Exercise goal: Write out the data again exactly, skipping every picture.

Exercise data:
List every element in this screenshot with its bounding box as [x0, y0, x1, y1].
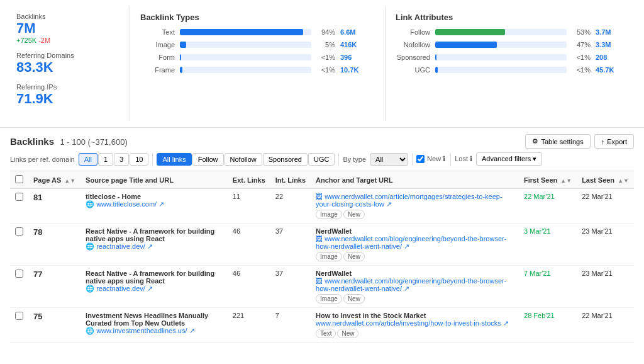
tag-badge: New: [343, 294, 365, 304]
anchor-url[interactable]: 🖼 www.nerdwallet.com/article/mortgages/s…: [316, 193, 514, 208]
follow-button[interactable]: Follow: [192, 153, 224, 166]
page-title: React Native - A framework for building …: [86, 270, 223, 285]
chart-label-sponsored: Sponsored: [396, 54, 430, 61]
page-url-link[interactable]: 🌐 www.investmentheadlines.us/ ↗: [86, 327, 194, 334]
ugc-button[interactable]: UGC: [308, 153, 335, 166]
page-url[interactable]: 🌐 reactnative.dev/ ↗: [86, 242, 223, 251]
link-attributes-rows: Follow 53% 3.7M Nofollow 47% 3.3M Sponso…: [396, 28, 624, 74]
chart-row-ugc: UGC <1% 45.7K: [396, 66, 624, 74]
page-url-link[interactable]: 🌐 reactnative.dev/ ↗: [86, 242, 153, 250]
page-url[interactable]: 🌐 www.investmentheadlines.us/ ↗: [86, 327, 223, 335]
backlinks-value: 7M: [16, 20, 117, 37]
table-row: 75 Investment News Headlines Manually Cu…: [10, 308, 634, 343]
source-page-header[interactable]: Source page Title and URL: [80, 171, 228, 189]
anchor-url-link[interactable]: 🖼 www.nerdwallet.com/blog/engineering/be…: [316, 235, 506, 250]
row-checkbox[interactable]: [15, 193, 23, 201]
tag-badge: Image: [316, 252, 342, 261]
one-per-ref-button[interactable]: 1: [98, 153, 113, 166]
nofollow-button[interactable]: Nofollow: [225, 153, 262, 166]
anchor-url[interactable]: 🖼 www.nerdwallet.com/blog/engineering/be…: [316, 277, 514, 293]
backlink-types-rows: Text 94% 6.6M Image 5% 416K Form: [140, 28, 369, 74]
tag-badge: New: [343, 252, 365, 261]
page-as-cell: 78: [28, 224, 80, 266]
int-links-header[interactable]: Int. Links: [270, 171, 311, 189]
page-url[interactable]: 🌐 reactnative.dev/ ↗: [86, 285, 223, 293]
row-checkbox-cell: [10, 189, 28, 224]
sort-icon-page-as: ▲▼: [64, 178, 75, 184]
first-seen-cell: 22 Mar'21: [519, 189, 577, 224]
last-seen-cell: 23 Mar'21: [577, 266, 634, 308]
chart-row-text: Text 94% 6.6M: [140, 28, 369, 36]
last-seen-header[interactable]: Last Seen ▲▼: [577, 171, 634, 189]
row-checkbox[interactable]: [15, 270, 23, 278]
chart-row-form: Form <1% 396: [140, 54, 369, 61]
select-all-checkbox[interactable]: [15, 175, 23, 183]
referring-ips-stat: Referring IPs 71.9K: [16, 83, 117, 107]
all-links-button[interactable]: All links: [157, 153, 191, 166]
row-checkbox-cell: [10, 308, 28, 343]
sponsored-button[interactable]: Sponsored: [263, 153, 308, 166]
page-as-value: 77: [33, 270, 42, 279]
page-url-link[interactable]: 🌐 www.titleclose.com/ ↗: [86, 200, 164, 208]
chart-label-frame: Frame: [140, 66, 175, 74]
anchor-title: How to Invest in the Stock Market: [316, 312, 514, 319]
tag-badge: Image: [316, 294, 342, 304]
chart-label-image: Image: [140, 41, 175, 48]
page-url[interactable]: 🌐 www.titleclose.com/ ↗: [86, 200, 223, 208]
page-url-link[interactable]: 🌐 reactnative.dev/ ↗: [86, 285, 153, 292]
last-seen-date: 23 Mar'21: [582, 227, 613, 235]
bar-container-ugc: [435, 67, 567, 73]
new-label: New ℹ: [427, 155, 445, 163]
anchor-url-header[interactable]: Anchor and Target URL: [311, 171, 519, 189]
anchor-url-link[interactable]: 🖼 www.nerdwallet.com/blog/engineering/be…: [316, 277, 506, 292]
export-icon: ↑: [601, 138, 605, 145]
bar-nofollow: [435, 42, 497, 48]
bar-container-form: [180, 54, 311, 60]
tag-badge: Text: [316, 329, 336, 338]
table-settings-label: Table settings: [541, 138, 583, 145]
divider-4: [450, 153, 451, 166]
page-as-value: 75: [33, 312, 42, 321]
backlinks-title: Backlinks: [10, 136, 54, 147]
last-seen-cell: 23 Mar'21: [577, 224, 634, 266]
int-links-cell: 7: [270, 308, 311, 343]
chart-count-text: 6.6M: [340, 28, 369, 36]
anchor-url[interactable]: 🖼 www.nerdwallet.com/blog/engineering/be…: [316, 235, 514, 251]
divider-2: [338, 153, 339, 166]
anchor-url-link[interactable]: www.nerdwallet.com/article/investing/how…: [316, 319, 509, 327]
source-page-cell: titleclose - Home 🌐 www.titleclose.com/ …: [80, 189, 228, 224]
page-as-cell: 81: [28, 189, 80, 224]
int-links-cell: 22: [270, 189, 311, 224]
export-button[interactable]: ↑ Export: [594, 134, 634, 149]
backlinks-stat: Backlinks 7M +725K -2M: [16, 13, 117, 44]
all-per-ref-button[interactable]: All: [79, 153, 97, 166]
ten-per-ref-button[interactable]: 10: [130, 153, 148, 166]
tag-badge: Image: [316, 210, 342, 219]
chart-count-follow: 3.7M: [596, 28, 624, 36]
page-as-header[interactable]: Page AS ▲▼: [28, 171, 80, 189]
new-checkbox[interactable]: [416, 155, 425, 163]
tag-badge: New: [343, 210, 365, 219]
table-settings-button[interactable]: ⚙ Table settings: [525, 134, 590, 149]
anchor-url-link[interactable]: 🖼 www.nerdwallet.com/article/mortgages/s…: [316, 193, 502, 208]
chart-row-frame: Frame <1% 10.7K: [140, 66, 369, 74]
last-seen-date: 22 Mar'21: [582, 312, 613, 319]
row-checkbox[interactable]: [15, 312, 23, 320]
row-checkbox[interactable]: [15, 227, 23, 236]
ext-links-cell: 46: [228, 224, 270, 266]
anchor-url[interactable]: www.nerdwallet.com/article/investing/how…: [316, 319, 514, 327]
backlinks-section-title: Backlinks 1 - 100 (~371,600): [10, 136, 128, 147]
main-content: Backlinks 1 - 100 (~371,600) ⚙ Table set…: [0, 128, 644, 349]
link-type-group: All links Follow Nofollow Sponsored UGC: [157, 153, 335, 166]
toolbar: Links per ref. domain All 1 3 10 All lin…: [10, 152, 634, 166]
first-seen-date: 28 Feb'21: [524, 312, 555, 319]
type-select[interactable]: All Text Image: [370, 153, 408, 166]
ext-links-header[interactable]: Ext. Links: [228, 171, 270, 189]
tag-badge: New: [337, 329, 358, 338]
advanced-filters-button[interactable]: Advanced filters ▾: [476, 152, 542, 166]
chart-row-sponsored: Sponsored <1% 208: [396, 54, 624, 61]
chart-label-text: Text: [140, 28, 175, 36]
three-per-ref-button[interactable]: 3: [114, 153, 129, 166]
first-seen-header[interactable]: First Seen ▲▼: [519, 171, 577, 189]
by-type-label: By type: [343, 156, 366, 163]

Response:
List every element in this screenshot with its bounding box as [x0, y0, x1, y1].
tag-badge: New: [343, 294, 365, 304]
anchor-url[interactable]: 🖼 www.nerdwallet.com/article/mortgages/s…: [316, 193, 514, 208]
follow-button[interactable]: Follow: [192, 153, 224, 166]
page-title: React Native - A framework for building …: [86, 270, 223, 285]
chart-label-sponsored: Sponsored: [396, 54, 430, 61]
page-url-link[interactable]: 🌐 www.investmentheadlines.us/ ↗: [86, 327, 194, 334]
ugc-button[interactable]: UGC: [308, 153, 335, 166]
page-url[interactable]: 🌐 reactnative.dev/ ↗: [86, 242, 223, 251]
link-attributes-rows: Follow 53% 3.7M Nofollow 47% 3.3M Sponso…: [396, 28, 624, 74]
chart-row-ugc: UGC <1% 45.7K: [396, 66, 624, 74]
page-url-link[interactable]: 🌐 reactnative.dev/ ↗: [86, 242, 153, 250]
page-url[interactable]: 🌐 www.investmentheadlines.us/ ↗: [86, 327, 223, 335]
backlinks-value: 7M: [16, 20, 117, 37]
table-row: 75 Investment News Headlines Manually Cu…: [10, 308, 634, 343]
source-page-header[interactable]: Source page Title and URL: [80, 171, 228, 189]
anchor-url-link[interactable]: 🖼 www.nerdwallet.com/blog/engineering/be…: [316, 235, 506, 250]
row-checkbox[interactable]: [15, 193, 23, 201]
tag-badge: Image: [316, 252, 342, 261]
one-per-ref-button[interactable]: 1: [98, 153, 113, 166]
nofollow-button[interactable]: Nofollow: [225, 153, 262, 166]
anchor-url[interactable]: 🖼 www.nerdwallet.com/blog/engineering/be…: [316, 277, 514, 293]
backlink-types-rows: Text 94% 6.6M Image 5% 416K Form: [140, 28, 369, 74]
tag-badge: New: [343, 252, 365, 261]
page-as-cell: 78: [28, 224, 80, 266]
int-links-header[interactable]: Int. Links: [270, 171, 311, 189]
page-url[interactable]: 🌐 reactnative.dev/ ↗: [86, 285, 223, 293]
row-checkbox-cell: [10, 189, 28, 224]
sort-icon-page-as: ▲▼: [64, 178, 75, 184]
first-seen-cell: 22 Mar'21: [519, 189, 577, 224]
last-seen-cell: 23 Mar'21: [577, 266, 634, 308]
chart-row-text: Text 94% 6.6M: [140, 28, 369, 36]
last-seen-header[interactable]: Last Seen ▲▼: [577, 171, 634, 189]
row-checkbox[interactable]: [15, 270, 23, 278]
chart-row-form: Form <1% 396: [140, 54, 369, 61]
select-all-checkbox[interactable]: [15, 175, 23, 183]
referring-ips-stat: Referring IPs 71.9K: [16, 83, 117, 107]
all-links-button[interactable]: All links: [157, 153, 191, 166]
row-checkbox-cell: [10, 308, 28, 343]
sponsored-button[interactable]: Sponsored: [263, 153, 308, 166]
page-as-value: 77: [33, 270, 42, 279]
page-url-link[interactable]: 🌐 www.titleclose.com/ ↗: [86, 200, 164, 208]
chart-label-frame: Frame: [140, 66, 175, 74]
anchor-title: How to Invest in the Stock Market: [316, 312, 514, 319]
tag-badge: Image: [316, 294, 342, 304]
chart-label-image: Image: [140, 41, 175, 48]
page-url[interactable]: 🌐 www.titleclose.com/ ↗: [86, 200, 223, 208]
page-url-link[interactable]: 🌐 reactnative.dev/ ↗: [86, 285, 153, 292]
last-seen-date: 23 Mar'21: [582, 227, 613, 235]
bar-container-ugc: [435, 67, 567, 73]
new-label: New ℹ: [427, 155, 445, 163]
anchor-url-header[interactable]: Anchor and Target URL: [311, 171, 519, 189]
anchor-url-link[interactable]: 🖼 www.nerdwallet.com/blog/engineering/be…: [316, 277, 506, 292]
export-icon: ↑: [601, 138, 605, 145]
bar-nofollow: [435, 42, 497, 48]
bar-container-form: [180, 54, 311, 60]
tag-badge: Text: [316, 329, 336, 338]
table-settings-label: Table settings: [541, 138, 583, 145]
divider-4: [450, 153, 451, 166]
page-as-value: 75: [33, 312, 42, 321]
backlinks-title: Backlinks: [10, 136, 54, 147]
last-seen-cell: 23 Mar'21: [577, 224, 634, 266]
int-links-cell: 7: [270, 308, 311, 343]
chart-count-text: 6.6M: [340, 28, 369, 36]
anchor-url[interactable]: 🖼 www.nerdwallet.com/blog/engineering/be…: [316, 235, 514, 251]
divider-2: [338, 153, 339, 166]
anchor-url-link[interactable]: www.nerdwallet.com/article/investing/how…: [316, 319, 509, 327]
source-page-cell: titleclose - Home 🌐 www.titleclose.com/ …: [80, 189, 228, 224]
page-as-cell: 81: [28, 189, 80, 224]
int-links-cell: 22: [270, 189, 311, 224]
export-button[interactable]: ↑ Export: [594, 134, 634, 149]
backlinks-stat: Backlinks 7M +725K -2M: [16, 13, 117, 44]
all-per-ref-button[interactable]: All: [79, 153, 97, 166]
ten-per-ref-button[interactable]: 10: [130, 153, 148, 166]
tag-badge: Image: [316, 210, 342, 219]
chart-count-follow: 3.7M: [596, 28, 624, 36]
page-as-header[interactable]: Page AS ▲▼: [28, 171, 80, 189]
new-checkbox[interactable]: [416, 155, 425, 163]
tag-badge: New: [343, 210, 365, 219]
table-settings-button[interactable]: ⚙ Table settings: [525, 134, 590, 149]
anchor-url-link[interactable]: 🖼 www.nerdwallet.com/article/mortgages/s…: [316, 193, 502, 208]
chart-row-frame: Frame <1% 10.7K: [140, 66, 369, 74]
last-seen-date: 22 Mar'21: [582, 312, 613, 319]
row-checkbox[interactable]: [15, 312, 23, 320]
row-checkbox[interactable]: [15, 227, 23, 236]
ext-links-cell: 46: [228, 224, 270, 266]
anchor-url[interactable]: www.nerdwallet.com/article/investing/how…: [316, 319, 514, 327]
backlinks-section-title: Backlinks 1 - 100 (~371,600): [10, 136, 128, 147]
main-content: Backlinks 1 - 100 (~371,600) ⚙ Table set…: [0, 128, 644, 349]
link-type-group: All links Follow Nofollow Sponsored UGC: [157, 153, 335, 166]
toolbar: Links per ref. domain All 1 3 10 All lin…: [10, 152, 634, 166]
first-seen-date: 28 Feb'21: [524, 312, 555, 319]
type-select[interactable]: All Text Image: [370, 153, 408, 166]
ext-links-header[interactable]: Ext. Links: [228, 171, 270, 189]
tag-badge: New: [337, 329, 358, 338]
advanced-filters-button[interactable]: Advanced filters ▾: [476, 152, 542, 166]
chart-row-sponsored: Sponsored <1% 208: [396, 54, 624, 61]
chart-label-text: Text: [140, 28, 175, 36]
three-per-ref-button[interactable]: 3: [114, 153, 129, 166]
first-seen-header[interactable]: First Seen ▲▼: [519, 171, 577, 189]
by-type-label: By type: [343, 156, 366, 163]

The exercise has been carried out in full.